John Wiley & Sons (WLY)
Debt-to-equity ratio
Apr 30, 2025 | Apr 30, 2024 | Apr 30, 2023 | Apr 30, 2022 | Apr 30, 2021 | ||
---|---|---|---|---|---|---|
Long-term debt | US$ in thousands | — | — | — | — | — |
Total stockholders’ equity | US$ in thousands | 752,206 | 739,716 | 1,045,030 | 1,142,270 | 1,091,290 |
Debt-to-equity ratio | 0.00 | 0.00 | 0.00 | 0.00 | 0.00 |
April 30, 2025 calculation
Debt-to-equity ratio = Long-term debt ÷ Total stockholders’ equity
= $—K ÷ $752,206K
= 0.00
The analysis of John Wiley & Sons’ debt-to-equity ratio over the specified period reveals a consistent pattern characterized by an absence of leverage. From April 30, 2021, through April 30, 2024, the debt-to-equity ratio has been recorded uniformly at 0.00. This indicates that the company's total liabilities have been effectively zero relative to its shareholders' equity during these fiscal years, suggesting a fully equity-financed capital structure without reliance on debt financing.

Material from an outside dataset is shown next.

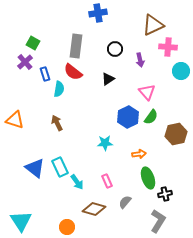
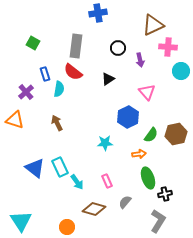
black circle: moved 3 px right, 1 px up
purple cross: moved 1 px right, 30 px down
green semicircle: moved 18 px down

The data point for April 30, 2025, is represented by a dash ("—"), which typically signifies that the ratio is either not available, not applicable, or that the measurement cannot be computed for that fiscal date. This could be due to a variety of reasons such as changes in accounting presentation, the absence of consolidated liabilities, or other reporting adjustments.
Overall, the sustained-zero ratio over multiple years underscores a conservative financial profile with minimal or no debt obligations. Such a capital structure might reflect a strategic preference for financial stability, lower financial risk, or a capacity to operate without external leverage.